Jesús, tomando la palabra, se dirige al fariseo enfrascado en tal tipo de murmuraciones: Simón, tengo algo que decirte. ¡Oh gracia inefable!, ¡oh inenarrable bondad! Dios y el hombre dialogan: Cristo plantea un problema y traza una norma de bondad, para vencer la maldad del fariseo. El respondió: Dímelo, maestro. Un prestamista tenía dos deudores. Fíjate en la sabiduría de Dios: ni siquiera nombra a la mujer, para que el fariseo no falsee intencionadamente la respuesta. Uno —dice— le debía quinientos denarios y el otro cincuenta. Como no tenían con qué pagar, les perdonó a los dos. Perdonó a los que no tenían, no a los que no querían: una cosa es no tener y otra muy distinta no querer. Un ejemplo: Dios no nos pide otra cosa que la conversión: por eso quiere que estemos siempre alegres y nos demos prisa en acudir a la penitencia. Ahora bien, si teniendo voluntad de convertirnos, la multitud de nuestros pecados pone de manifiesto lo inadecuado de nuestro arrepentimiento, no porque no queremos sino porque no podemos, entonces nos perdona la deuda. Como no tenían con qué pagar, les perdonó a los dos.

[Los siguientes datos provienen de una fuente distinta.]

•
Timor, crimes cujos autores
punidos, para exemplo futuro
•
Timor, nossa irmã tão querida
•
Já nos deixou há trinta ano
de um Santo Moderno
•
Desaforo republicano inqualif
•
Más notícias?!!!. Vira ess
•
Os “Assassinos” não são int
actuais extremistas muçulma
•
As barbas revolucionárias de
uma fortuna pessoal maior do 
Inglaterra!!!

¿Cuál de los dos lo amará más? Simón contestó: —Supongo que aquel a quien le perdonó más. Jesús le dijo: —Has juzgado rectamente. Y volviéndose a la mujer, dijo a Simón: —¿Ves a esta mujer pecadora, a la que tú rechazas y a la que yo acojo? Desde que entró, no ha dejado de besarme los pies. Por eso te digo, sus muchos pecados están perdonados. Porque tú, al recibirme como invitado, no me honraste con un beso, no me perfumaste con ungüento; ésta, en cambio, que impetró el olvido de sus muchos pecados, me ha hecho los honores hasta con sus lágrimas.

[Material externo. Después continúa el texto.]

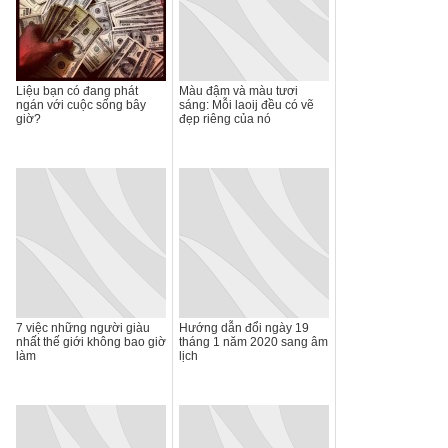
Liệu bạn có đang phát
Màu đậm và màu tươi
ngán với cuộc sống bây
sáng: Mỗi laoij đều có vẽ
giờ?
đẹp riêng của nó
7 việc những người giàu
Hướng dẫn đổi ngày 19
nhất thế giới không bao giờ
tháng 1 năm 2020 sang âm
làm
lịch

Por tanto, todos los aquí presentes, imitad lo que habéis oído y emulad el llanto de esta meretriz. Lavaos el cuerpo no con el agua, sino con las lágrimas; no os vistáis el manto de seda, sino la incontaminada túnica de la continencia, para que consigáis idéntica gloria, dando gracias al Cordero de Dios, que quita el pecado del mundo. A él la gloria, el honor y la adoración, con el Padre y el Espíritu Santo ahora y siempre y por los siglos de los siglos. Amén.

 

RESPONSORIO                    Lev 23, 28.29; Hch 3, 19
 
R./ No haréis en ese día trabajo alguno, porque es el día de la Expiación, en el que se hace la expiación por vosotros en presencia del Señor, vuestro Dios. * Arrepentíos y convertíos, para que se borren vuestros pecados.
V./ El que no ayune ese día será excluido de su pueblo.
R./ Arrepentíos y convertíos, para que se borren vuestros pecados.